*** Opening Information ***

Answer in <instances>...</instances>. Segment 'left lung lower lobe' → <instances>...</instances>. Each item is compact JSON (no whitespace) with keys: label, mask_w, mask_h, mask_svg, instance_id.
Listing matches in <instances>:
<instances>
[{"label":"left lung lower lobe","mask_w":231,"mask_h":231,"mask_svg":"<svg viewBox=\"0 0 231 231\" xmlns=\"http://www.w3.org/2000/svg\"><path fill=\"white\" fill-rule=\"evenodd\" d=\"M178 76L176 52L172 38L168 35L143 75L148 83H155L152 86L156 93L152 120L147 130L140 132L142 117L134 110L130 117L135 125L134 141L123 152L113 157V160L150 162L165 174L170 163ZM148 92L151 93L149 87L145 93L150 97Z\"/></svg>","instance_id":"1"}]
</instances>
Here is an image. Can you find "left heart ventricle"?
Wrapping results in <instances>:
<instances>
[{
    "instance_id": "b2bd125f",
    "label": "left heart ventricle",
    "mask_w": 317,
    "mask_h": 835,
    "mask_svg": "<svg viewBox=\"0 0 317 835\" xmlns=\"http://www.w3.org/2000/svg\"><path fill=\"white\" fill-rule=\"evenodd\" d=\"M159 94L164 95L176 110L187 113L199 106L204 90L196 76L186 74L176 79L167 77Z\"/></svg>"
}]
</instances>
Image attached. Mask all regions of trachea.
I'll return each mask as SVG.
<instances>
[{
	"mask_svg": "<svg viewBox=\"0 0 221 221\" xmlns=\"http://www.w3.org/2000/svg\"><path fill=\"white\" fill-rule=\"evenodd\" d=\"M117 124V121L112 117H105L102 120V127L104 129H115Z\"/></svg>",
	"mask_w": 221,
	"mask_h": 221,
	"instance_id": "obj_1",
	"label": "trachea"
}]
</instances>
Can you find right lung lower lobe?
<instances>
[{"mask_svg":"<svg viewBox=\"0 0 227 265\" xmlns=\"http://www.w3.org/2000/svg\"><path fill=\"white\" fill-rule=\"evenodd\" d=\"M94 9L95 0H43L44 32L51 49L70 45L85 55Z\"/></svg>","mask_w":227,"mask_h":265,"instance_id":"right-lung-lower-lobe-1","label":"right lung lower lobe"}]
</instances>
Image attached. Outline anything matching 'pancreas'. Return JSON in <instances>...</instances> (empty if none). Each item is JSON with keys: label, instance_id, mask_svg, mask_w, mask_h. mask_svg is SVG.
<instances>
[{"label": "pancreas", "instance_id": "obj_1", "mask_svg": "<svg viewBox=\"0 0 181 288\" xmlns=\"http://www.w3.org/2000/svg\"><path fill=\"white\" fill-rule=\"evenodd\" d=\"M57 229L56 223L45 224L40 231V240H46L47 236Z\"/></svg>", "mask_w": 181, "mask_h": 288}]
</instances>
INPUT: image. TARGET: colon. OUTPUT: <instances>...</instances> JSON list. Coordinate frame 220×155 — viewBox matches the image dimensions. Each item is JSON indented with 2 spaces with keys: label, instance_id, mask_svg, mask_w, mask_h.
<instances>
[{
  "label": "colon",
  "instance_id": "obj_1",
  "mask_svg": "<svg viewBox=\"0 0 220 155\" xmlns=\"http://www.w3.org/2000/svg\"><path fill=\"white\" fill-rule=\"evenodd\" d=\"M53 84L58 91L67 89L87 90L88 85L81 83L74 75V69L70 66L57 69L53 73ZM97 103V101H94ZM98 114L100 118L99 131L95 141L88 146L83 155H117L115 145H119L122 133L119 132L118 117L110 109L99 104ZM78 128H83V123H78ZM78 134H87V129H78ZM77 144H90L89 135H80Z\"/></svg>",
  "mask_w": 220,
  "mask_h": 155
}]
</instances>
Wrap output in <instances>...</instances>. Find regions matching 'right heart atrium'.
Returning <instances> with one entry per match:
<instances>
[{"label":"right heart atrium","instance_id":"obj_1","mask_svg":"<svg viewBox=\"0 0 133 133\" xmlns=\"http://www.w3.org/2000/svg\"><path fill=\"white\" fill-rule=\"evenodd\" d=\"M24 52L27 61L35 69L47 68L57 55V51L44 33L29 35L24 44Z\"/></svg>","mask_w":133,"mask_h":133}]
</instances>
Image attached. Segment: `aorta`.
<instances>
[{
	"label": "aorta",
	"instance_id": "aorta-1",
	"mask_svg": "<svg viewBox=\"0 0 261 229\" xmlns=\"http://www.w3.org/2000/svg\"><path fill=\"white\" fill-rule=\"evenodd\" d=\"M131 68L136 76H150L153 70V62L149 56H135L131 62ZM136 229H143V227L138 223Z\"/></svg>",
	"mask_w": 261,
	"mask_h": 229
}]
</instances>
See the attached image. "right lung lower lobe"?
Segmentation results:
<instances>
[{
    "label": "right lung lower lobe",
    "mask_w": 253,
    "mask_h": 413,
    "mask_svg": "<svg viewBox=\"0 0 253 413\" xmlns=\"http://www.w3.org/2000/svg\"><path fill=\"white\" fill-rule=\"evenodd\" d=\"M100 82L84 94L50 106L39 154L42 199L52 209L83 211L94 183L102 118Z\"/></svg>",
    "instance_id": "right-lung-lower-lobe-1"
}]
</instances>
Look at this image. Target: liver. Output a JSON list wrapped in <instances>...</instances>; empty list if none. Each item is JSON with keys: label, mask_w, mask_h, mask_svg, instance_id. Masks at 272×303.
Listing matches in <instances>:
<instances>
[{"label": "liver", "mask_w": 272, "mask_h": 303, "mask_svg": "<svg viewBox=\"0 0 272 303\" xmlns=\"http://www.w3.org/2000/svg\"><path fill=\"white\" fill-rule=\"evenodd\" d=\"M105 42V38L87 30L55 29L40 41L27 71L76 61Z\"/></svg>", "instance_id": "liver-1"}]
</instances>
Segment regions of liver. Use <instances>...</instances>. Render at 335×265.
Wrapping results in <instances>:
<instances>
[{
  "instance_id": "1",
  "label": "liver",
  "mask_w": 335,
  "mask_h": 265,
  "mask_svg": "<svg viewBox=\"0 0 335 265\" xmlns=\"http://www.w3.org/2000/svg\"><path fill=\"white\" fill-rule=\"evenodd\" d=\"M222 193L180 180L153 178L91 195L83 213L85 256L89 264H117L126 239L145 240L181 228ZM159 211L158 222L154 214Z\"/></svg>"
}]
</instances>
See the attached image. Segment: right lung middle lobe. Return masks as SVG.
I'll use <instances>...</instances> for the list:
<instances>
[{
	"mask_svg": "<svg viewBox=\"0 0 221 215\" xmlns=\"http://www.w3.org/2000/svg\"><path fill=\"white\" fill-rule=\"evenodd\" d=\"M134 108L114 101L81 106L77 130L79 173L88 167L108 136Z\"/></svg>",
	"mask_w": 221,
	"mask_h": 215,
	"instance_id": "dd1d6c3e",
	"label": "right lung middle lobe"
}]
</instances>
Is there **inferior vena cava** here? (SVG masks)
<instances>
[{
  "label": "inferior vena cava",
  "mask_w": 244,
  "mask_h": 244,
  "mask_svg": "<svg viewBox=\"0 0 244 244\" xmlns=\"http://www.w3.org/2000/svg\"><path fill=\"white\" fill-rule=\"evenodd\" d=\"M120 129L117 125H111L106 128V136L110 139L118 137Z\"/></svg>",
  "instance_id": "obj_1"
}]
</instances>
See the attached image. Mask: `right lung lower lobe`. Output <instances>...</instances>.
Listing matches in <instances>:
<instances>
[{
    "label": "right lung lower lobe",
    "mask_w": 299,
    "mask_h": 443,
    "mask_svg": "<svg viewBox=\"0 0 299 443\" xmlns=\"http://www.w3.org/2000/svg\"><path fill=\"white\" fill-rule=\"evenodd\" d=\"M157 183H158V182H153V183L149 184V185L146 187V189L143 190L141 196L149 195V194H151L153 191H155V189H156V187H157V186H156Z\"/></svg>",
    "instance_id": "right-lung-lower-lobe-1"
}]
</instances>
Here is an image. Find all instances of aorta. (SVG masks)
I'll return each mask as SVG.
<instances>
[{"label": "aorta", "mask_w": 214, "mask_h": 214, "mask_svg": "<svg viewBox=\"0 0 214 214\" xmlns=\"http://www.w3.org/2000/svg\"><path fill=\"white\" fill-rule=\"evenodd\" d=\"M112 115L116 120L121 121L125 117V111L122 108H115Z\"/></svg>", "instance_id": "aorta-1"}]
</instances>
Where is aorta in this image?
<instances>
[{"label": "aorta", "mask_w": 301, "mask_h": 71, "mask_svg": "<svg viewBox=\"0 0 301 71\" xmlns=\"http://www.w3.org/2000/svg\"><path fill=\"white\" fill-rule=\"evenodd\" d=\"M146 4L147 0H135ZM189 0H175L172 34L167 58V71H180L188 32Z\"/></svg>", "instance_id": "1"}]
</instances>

*** Closing Information ***

▶ Problem: Quote, without alteration, the final stretch of the entries: the line with "Is there **inferior" onward to the last line.

▶ Answer to this problem:
Is there **inferior vena cava** here? (SVG masks)
<instances>
[{
  "label": "inferior vena cava",
  "mask_w": 244,
  "mask_h": 244,
  "mask_svg": "<svg viewBox=\"0 0 244 244\" xmlns=\"http://www.w3.org/2000/svg\"><path fill=\"white\" fill-rule=\"evenodd\" d=\"M120 129L117 125H111L106 128V136L110 139L118 137Z\"/></svg>",
  "instance_id": "obj_1"
}]
</instances>
See the attached image. Mask: `right lung lower lobe`. Output <instances>...</instances>.
Listing matches in <instances>:
<instances>
[{
    "label": "right lung lower lobe",
    "mask_w": 299,
    "mask_h": 443,
    "mask_svg": "<svg viewBox=\"0 0 299 443\" xmlns=\"http://www.w3.org/2000/svg\"><path fill=\"white\" fill-rule=\"evenodd\" d=\"M157 183H158V182H153V183L149 184V185L146 187V189L143 190L141 196L149 195V194H151L153 191H155V189H156V187H157V186H156Z\"/></svg>",
    "instance_id": "right-lung-lower-lobe-1"
}]
</instances>
Here is an image. Find all instances of aorta. (SVG masks)
I'll return each mask as SVG.
<instances>
[{"label": "aorta", "mask_w": 214, "mask_h": 214, "mask_svg": "<svg viewBox=\"0 0 214 214\" xmlns=\"http://www.w3.org/2000/svg\"><path fill=\"white\" fill-rule=\"evenodd\" d=\"M112 115L116 120L121 121L125 117V111L122 108H115Z\"/></svg>", "instance_id": "aorta-1"}]
</instances>
Where is aorta in this image?
<instances>
[{"label": "aorta", "mask_w": 301, "mask_h": 71, "mask_svg": "<svg viewBox=\"0 0 301 71\" xmlns=\"http://www.w3.org/2000/svg\"><path fill=\"white\" fill-rule=\"evenodd\" d=\"M146 4L147 0H135ZM189 0H175L172 34L167 58V71H180L188 32Z\"/></svg>", "instance_id": "1"}]
</instances>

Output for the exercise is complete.